Will
I wonder if Massachusetts has a similar system as California where a representative of the Probation or Corrections department is responsible for interviewing researching and making a post sentencing recommendation to the Judge when deciding what sentence is to be imposed on a convicted person? If so does the Commonwealth have a legal framework under which this process works? Apparently in California the process is extremely opaque. Judge Persky in the Stanford rape case is being vilified by accepting this pre-sentencing report recommendation rather than following the law. But no one knows who did it; the writer is anonymous, only the court has seen it, what went into it, why it does not follow the legal code for the felonies the person was convicted of, what the rational was for the recommendation, if there are conflicts of interest in the process. Apparently according to a commentary in the Huffington Post, which I can not find right now, there are no standards and the report writer can consider anything and everything. The court the writer was convicted was Federal court in Connecticut. And the poster was complaining that the recommendation in their case considered factors that were not part of the trial, problems between the writer and his attorney and resulted in a vast increase in prison time with no ability to challenge the writer’s supposition of the facts or reasoning. The point is that the writer has vast power and basically no supervision on the recommendation they write, which is not how I envision our courts working.

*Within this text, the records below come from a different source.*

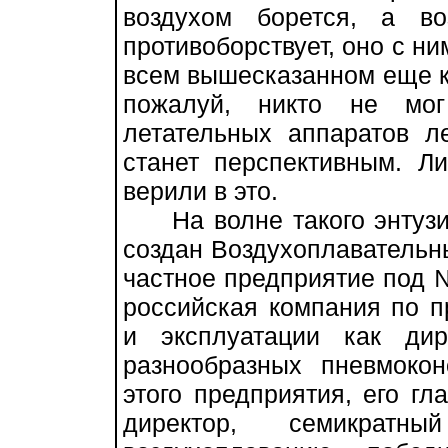
воздухом борется, а в
противоборствует, оно с ни
всем вышесказанном еще ка
пожалуй, никто не мог
летательных аппаратов ле
станет перспективным. Л
верили в это.
На волне такого энтузиа
создан Воздухоплавательны
частное предприятие под №
российская компания по п
и эксплуатации как ди
разнообразных пневмокон
этого предприятия, его гл
директор, семикрат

It appears that in many states California included, these evaluations are made by private companies that also are responsible for providing parole monitoring and profit from putting people on parole for long periods of time by imposing fees for services and collecting fees from the state for the services provided the paroled person. One would think this is a conflict of interest.
It seems to me that the commonwealth would be well served if these reports were public after there use and available to the lawyers in the case, standardized, published, signed and the writers should be required to follow precedent the same way lawyers have to follow rules and precedent in their argument. This way a recommendation that falls outside normal practice would need to be vetted and justified. I am not opposed to making recommendations that result in lighter sentences, there needs to be an accountable process in doing so. It appears to me the problem in the Stanford Case was the following of the Probation Department report instead of the law for what ever reason, and not vetting the proposed sentence with the lawyers.
Interesting set of questions raised here.
During the sentencing process a wide range of information can be considered which may not meet the high standards of evidence required during the trial process. Typically, both the defense and the prosecution make arguments based on hearsay. However, Massachusetts does not have a routine process by which a third party like the probation department does research and makes a recommendation.
Sometimes sentencing can be opaque in Massachusetts — it is not uncommon for the parties to meet with the judge in the judge’s chambers to work out a plea agreement.